EXERCISE DIRECTIONS:
Find every line in the records that holds the string "label". Copy each one.

EXTRACTED ENTRIES:
☆ ☆ ☆

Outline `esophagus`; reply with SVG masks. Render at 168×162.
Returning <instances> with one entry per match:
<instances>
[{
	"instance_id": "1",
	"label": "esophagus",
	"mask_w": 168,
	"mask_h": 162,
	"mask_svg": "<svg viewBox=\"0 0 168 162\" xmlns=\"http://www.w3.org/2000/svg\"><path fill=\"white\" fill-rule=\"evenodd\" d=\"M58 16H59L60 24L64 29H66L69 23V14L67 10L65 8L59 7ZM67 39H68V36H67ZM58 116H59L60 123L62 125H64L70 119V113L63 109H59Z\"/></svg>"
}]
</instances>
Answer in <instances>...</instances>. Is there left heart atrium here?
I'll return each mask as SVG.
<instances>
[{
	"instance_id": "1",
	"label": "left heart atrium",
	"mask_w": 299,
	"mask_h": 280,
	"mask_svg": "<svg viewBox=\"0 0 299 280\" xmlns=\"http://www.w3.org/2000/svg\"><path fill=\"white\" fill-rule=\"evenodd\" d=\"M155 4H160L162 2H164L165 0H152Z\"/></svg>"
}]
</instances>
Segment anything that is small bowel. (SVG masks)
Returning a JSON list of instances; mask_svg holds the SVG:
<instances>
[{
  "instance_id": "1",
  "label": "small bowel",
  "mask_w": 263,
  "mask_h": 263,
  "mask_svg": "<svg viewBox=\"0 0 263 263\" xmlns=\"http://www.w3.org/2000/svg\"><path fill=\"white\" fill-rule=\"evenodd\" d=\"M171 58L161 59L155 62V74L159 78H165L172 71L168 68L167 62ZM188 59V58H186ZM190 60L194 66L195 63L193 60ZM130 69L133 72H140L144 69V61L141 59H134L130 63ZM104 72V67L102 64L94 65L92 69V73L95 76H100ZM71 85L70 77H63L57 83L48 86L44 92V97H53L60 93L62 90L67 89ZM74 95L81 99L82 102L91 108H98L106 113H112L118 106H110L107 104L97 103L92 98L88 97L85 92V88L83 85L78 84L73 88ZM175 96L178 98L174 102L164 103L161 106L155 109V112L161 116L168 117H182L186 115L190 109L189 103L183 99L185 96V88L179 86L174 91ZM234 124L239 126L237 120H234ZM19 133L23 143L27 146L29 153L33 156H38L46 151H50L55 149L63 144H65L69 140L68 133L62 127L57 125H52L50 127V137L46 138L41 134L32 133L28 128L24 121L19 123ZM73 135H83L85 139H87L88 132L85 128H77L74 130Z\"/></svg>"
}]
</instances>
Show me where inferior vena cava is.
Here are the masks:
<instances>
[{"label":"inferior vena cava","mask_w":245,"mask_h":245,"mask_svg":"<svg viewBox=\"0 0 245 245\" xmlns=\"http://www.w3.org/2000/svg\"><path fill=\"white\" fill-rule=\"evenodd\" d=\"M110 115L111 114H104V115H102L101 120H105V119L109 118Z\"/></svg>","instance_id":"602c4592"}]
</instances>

☆ ☆ ☆

ANSWER TO THIS EXERCISE:
	"label": "esophagus",
	"label": "left heart atrium",
  "label": "small bowel",
[{"label":"inferior vena cava","mask_w":245,"mask_h":245,"mask_svg":"<svg viewBox=\"0 0 245 245\" xmlns=\"http://www.w3.org/2000/svg\"><path fill=\"white\" fill-rule=\"evenodd\" d=\"M110 115L111 114H104V115H102L101 120H105V119L109 118Z\"/></svg>","instance_id":"602c4592"}]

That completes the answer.